The Davis Elementary School fourth-grader was camping with his family over winter break when he left his bag open on a hillside for a few hours. When he slung it back over his shoulders, he could tell that something wasn’t right.
Inside the backpack were several rocks, which Jose guessed had rolled down the mountainside and landed in his pouch.
He promptly shook them out, but then he came to one that made him pause: pink and orange, oval-shaped, full of tiny holes and splashes of color.
“I found it, and it was so beautiful, I dropped all the other ones in the lake,” said Jose, 10, of Costa Mesa.
On Thursday, the rock became a part of Davis Elementary’s permanent science collection.
Jose’s class had been studying rocks during its weekly science lessons since October, and the latest discovery proved once again how different rocks can be.

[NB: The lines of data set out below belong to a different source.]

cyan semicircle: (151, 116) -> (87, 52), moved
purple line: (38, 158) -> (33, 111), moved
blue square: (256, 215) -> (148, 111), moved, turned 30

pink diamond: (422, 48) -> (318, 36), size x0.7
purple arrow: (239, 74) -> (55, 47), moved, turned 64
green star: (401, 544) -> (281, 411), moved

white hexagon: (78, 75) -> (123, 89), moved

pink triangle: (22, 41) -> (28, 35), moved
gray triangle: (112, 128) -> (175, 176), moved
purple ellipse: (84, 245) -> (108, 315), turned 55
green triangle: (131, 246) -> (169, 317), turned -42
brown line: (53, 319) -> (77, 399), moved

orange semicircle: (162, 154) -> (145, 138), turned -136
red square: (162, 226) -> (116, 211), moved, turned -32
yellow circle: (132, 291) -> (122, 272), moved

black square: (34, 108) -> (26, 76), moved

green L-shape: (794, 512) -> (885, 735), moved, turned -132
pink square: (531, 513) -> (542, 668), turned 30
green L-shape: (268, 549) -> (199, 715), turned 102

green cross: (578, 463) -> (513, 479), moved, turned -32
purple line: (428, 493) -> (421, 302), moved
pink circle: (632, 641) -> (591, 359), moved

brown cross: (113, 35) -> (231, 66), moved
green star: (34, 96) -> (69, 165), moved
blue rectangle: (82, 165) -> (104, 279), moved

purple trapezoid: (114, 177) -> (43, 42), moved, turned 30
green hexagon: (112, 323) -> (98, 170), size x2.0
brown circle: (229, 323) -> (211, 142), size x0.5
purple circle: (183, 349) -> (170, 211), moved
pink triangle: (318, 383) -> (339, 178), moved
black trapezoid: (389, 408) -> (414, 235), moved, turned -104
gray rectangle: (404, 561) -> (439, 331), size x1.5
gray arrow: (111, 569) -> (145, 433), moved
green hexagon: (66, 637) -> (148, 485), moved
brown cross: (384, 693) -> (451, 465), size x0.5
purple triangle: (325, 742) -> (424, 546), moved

“Doesn’t that rock look like chopped meat with a lot of fat in it?” science teacher Pam Brusic told the class as Jose showed his treasure on the overhead projector.
There are indeed all kinds of rocks in the world — and they develop in all kinds of ways.
On Thursday, the last day of the class’ rock unit, Brusic provided the students with egg cartons full of rocks and asked them to figure out which ones fit in which category: igneous (created from magma), sedimentary (compacted out of loose material) or metamorphic (forged through heat and pressure).
Learning about rocks in Brusic’s class can have rewards beyond a good grade.
At the front of the room, the teacher kept 10 rocks of different shapes and colors — shiny and pink, sleek and black, brown and lumpy — and invited students to drop slips of paper in a jar guessing the type of each one. A correct guess meant a “Caught in the Act” slip, which the school draws every Friday to award prizes to students.
Arshdeep Kaur, 9, said learning about rocks gave her ideas for making necklaces in her weekly jewelry class at Davis.
Leo Doan, 9, said he had developed a better eye after learning the different types of stones.
“My favorite rock is obsidian,” he said. “It looks shiny, and you can probably find it in California.”